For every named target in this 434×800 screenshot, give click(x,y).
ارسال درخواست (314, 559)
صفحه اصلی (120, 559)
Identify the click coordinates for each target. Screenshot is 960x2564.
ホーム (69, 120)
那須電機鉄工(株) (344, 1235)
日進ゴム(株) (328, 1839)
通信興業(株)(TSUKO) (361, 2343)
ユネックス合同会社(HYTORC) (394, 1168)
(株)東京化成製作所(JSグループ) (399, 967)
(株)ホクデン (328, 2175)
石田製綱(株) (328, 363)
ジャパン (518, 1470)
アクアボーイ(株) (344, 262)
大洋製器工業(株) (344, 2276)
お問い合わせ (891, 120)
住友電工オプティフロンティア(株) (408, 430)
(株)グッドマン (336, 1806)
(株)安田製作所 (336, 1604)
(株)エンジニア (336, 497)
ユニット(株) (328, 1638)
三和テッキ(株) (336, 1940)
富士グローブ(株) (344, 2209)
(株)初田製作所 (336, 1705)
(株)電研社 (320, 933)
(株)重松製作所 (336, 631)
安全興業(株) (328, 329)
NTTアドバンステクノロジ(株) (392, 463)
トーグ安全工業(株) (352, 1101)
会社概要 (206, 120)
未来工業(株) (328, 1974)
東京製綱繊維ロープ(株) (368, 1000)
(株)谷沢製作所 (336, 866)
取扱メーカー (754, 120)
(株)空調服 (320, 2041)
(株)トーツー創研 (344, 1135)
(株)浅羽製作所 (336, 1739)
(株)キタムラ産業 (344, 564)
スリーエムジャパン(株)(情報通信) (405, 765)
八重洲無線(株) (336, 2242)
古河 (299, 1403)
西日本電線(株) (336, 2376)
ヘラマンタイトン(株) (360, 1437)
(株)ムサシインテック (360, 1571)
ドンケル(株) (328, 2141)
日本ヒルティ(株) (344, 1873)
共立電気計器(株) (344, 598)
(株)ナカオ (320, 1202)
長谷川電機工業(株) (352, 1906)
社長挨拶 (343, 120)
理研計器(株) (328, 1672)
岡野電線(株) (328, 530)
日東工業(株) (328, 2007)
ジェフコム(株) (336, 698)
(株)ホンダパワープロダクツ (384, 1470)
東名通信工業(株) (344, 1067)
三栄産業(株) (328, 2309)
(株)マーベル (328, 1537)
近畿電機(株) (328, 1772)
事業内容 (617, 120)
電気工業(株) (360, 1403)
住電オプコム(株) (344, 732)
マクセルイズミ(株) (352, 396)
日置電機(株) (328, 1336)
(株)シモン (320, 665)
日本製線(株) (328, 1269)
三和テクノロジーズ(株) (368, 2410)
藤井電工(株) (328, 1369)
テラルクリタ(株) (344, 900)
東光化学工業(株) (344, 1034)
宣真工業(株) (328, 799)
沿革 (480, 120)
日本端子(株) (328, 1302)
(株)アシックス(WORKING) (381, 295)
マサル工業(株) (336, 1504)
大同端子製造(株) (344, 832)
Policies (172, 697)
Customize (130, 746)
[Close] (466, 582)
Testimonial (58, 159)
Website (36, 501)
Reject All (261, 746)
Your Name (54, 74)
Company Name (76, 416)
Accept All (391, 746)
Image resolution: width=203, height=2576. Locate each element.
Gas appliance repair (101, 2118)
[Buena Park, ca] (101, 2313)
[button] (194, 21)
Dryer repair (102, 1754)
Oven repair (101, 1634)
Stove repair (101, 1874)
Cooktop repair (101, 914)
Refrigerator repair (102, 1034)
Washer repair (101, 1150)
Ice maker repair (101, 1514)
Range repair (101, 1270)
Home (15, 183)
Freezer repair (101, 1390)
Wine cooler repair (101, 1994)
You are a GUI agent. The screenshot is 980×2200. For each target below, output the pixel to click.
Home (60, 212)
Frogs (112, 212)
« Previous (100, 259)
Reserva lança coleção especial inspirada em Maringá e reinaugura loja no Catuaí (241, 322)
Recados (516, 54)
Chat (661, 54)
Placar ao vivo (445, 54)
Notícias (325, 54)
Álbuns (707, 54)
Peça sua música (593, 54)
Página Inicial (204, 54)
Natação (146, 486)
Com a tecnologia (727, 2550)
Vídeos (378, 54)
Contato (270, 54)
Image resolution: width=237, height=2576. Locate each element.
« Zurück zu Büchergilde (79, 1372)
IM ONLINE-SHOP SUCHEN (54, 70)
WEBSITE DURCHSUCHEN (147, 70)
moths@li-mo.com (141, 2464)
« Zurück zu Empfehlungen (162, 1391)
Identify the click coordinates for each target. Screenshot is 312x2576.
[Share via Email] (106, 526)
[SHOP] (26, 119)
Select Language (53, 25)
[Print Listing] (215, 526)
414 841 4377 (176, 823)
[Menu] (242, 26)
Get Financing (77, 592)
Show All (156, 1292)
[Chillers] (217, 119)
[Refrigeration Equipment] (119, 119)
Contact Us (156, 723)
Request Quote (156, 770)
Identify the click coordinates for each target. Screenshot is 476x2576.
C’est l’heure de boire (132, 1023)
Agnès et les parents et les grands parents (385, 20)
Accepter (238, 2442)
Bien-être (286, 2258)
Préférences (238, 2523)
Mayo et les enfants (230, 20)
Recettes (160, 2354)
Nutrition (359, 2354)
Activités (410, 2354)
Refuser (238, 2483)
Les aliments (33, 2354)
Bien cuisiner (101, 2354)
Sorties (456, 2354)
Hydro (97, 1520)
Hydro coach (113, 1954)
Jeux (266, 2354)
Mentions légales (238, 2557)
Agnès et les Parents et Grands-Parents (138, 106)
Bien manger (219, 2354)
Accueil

TASK INSTRUCTIONS:
Reproduce the lines above, beginning at the line with "Accept All (391, 746)" and stopping after the line with "Chat (661, 54)", exactly as they are.

TASK ANSWER:
Accept All (391, 746)
Image resolution: width=203, height=2576. Locate each element.
Gas appliance repair (101, 2118)
[Buena Park, ca] (101, 2313)
[button] (194, 21)
Dryer repair (102, 1754)
Oven repair (101, 1634)
Stove repair (101, 1874)
Cooktop repair (101, 914)
Refrigerator repair (102, 1034)
Washer repair (101, 1150)
Ice maker repair (101, 1514)
Range repair (101, 1270)
Home (15, 183)
Freezer repair (101, 1390)
Wine cooler repair (101, 1994)
You are a GUI agent. The screenshot is 980×2200. For each target below, output the pixel to click.
Home (60, 212)
Frogs (112, 212)
« Previous (100, 259)
Reserva lança coleção especial inspirada em Maringá e reinaugura loja no Catuaí (241, 322)
Recados (516, 54)
Chat (661, 54)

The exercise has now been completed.